__Try it__. Your copy should match the records below word for word and contain no pictures.

-*-

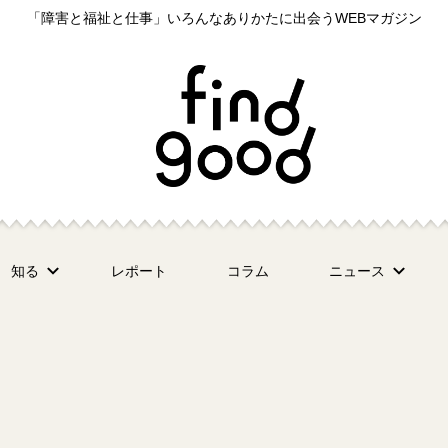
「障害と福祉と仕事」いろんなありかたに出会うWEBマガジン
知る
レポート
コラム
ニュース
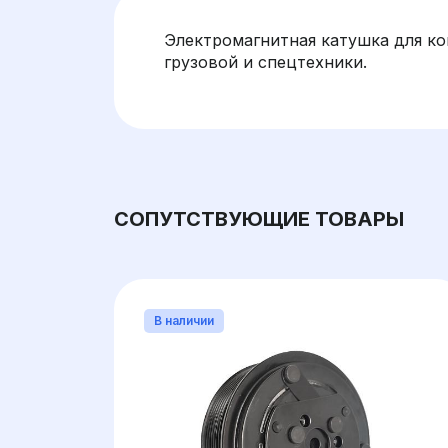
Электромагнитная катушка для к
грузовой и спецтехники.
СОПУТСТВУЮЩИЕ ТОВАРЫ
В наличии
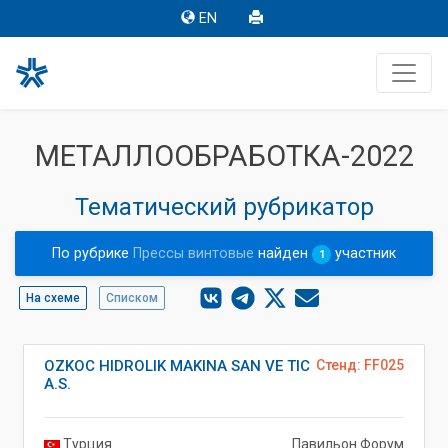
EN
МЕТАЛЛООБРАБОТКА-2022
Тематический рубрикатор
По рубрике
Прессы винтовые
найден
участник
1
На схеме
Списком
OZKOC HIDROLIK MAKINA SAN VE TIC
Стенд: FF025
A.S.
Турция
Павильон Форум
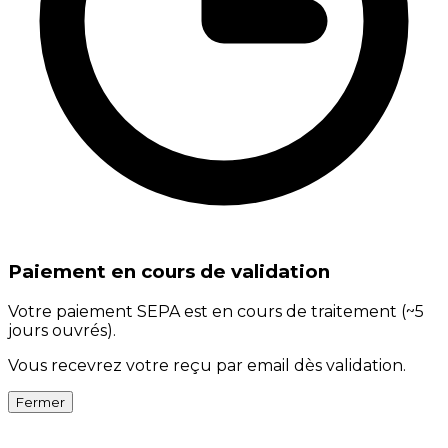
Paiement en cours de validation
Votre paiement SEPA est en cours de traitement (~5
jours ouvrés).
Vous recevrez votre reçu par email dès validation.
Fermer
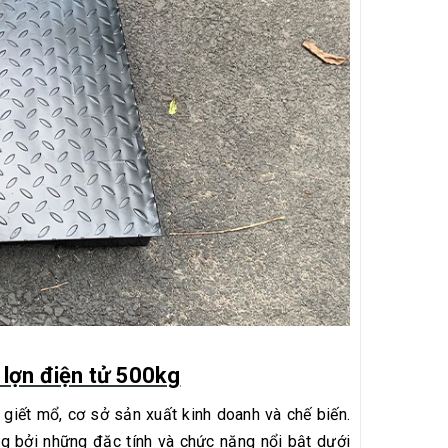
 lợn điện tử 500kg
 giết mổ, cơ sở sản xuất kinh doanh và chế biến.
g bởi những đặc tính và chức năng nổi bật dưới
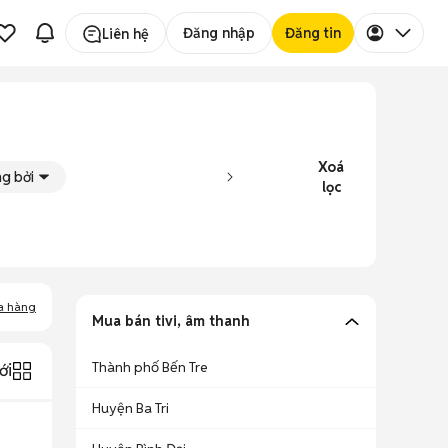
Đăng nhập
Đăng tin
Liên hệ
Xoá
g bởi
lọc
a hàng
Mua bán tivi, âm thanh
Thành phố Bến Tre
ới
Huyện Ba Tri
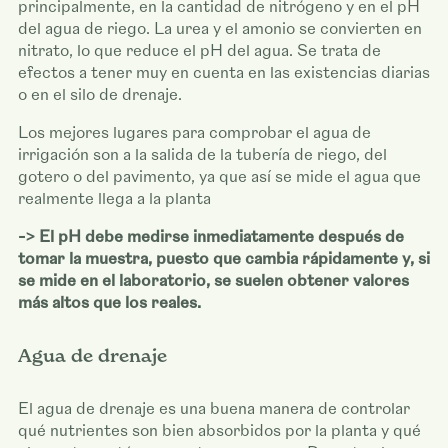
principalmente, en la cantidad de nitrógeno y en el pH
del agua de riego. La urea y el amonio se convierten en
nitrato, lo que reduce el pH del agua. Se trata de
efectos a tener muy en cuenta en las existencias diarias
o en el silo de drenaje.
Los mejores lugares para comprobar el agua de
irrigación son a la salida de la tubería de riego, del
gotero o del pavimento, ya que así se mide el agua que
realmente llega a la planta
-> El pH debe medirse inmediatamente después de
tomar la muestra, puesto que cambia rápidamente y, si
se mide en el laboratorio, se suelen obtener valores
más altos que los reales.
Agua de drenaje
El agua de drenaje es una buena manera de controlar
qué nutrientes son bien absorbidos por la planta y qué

-*-

__Written answer__.
「障害と福祉と仕事」いろんなありかたに出会うWEBマガジン
知る
レポート
コラム
ニュース
Электромагнитная катушка для к
грузовой и спецтехники.
СОПУТСТВУЮЩИЕ ТОВАРЫ
В наличии
EN
МЕТАЛЛООБРАБОТКА-2022
Тематический рубрикатор
По рубрике
Прессы винтовые
найден
участник
1
На схеме
Списком
OZKOC HIDROLIK MAKINA SAN VE TIC
Стенд: FF025
A.S.
Турция
Павильон Форум
Paiement en cours de validation
Votre paiement SEPA est en cours de traitement (~5
jours ouvrés).
Vous recevrez votre reçu par email dès validation.
Fermer
 lợn điện tử 500kg
 giết mổ, cơ sở sản xuất kinh doanh và chế biến.
g bởi những đặc tính và chức năng nổi bật dưới
Đăng nhập
Đăng tin
Liên hệ
Xoá
g bởi
lọc
a hàng
Mua bán tivi, âm thanh
Thành phố Bến Tre
ới
Huyện Ba Tri
principalmente, en la cantidad de nitrógeno y en el pH
del agua de riego. La urea y el amonio se convierten en
nitrato, lo que reduce el pH del agua. Se trata de
efectos a tener muy en cuenta en las existencias diarias
o en el silo de drenaje.
Los mejores lugares para comprobar el agua de
irrigación son a la salida de la tubería de riego, del
gotero o del pavimento, ya que así se mide el agua que
realmente llega a la planta
-> El pH debe medirse inmediatamente después de
tomar la muestra, puesto que cambia rápidamente y, si
se mide en el laboratorio, se suelen obtener valores
más altos que los reales.
Agua de drenaje
El agua de drenaje es una buena manera de controlar
qué nutrientes son bien absorbidos por la planta y qué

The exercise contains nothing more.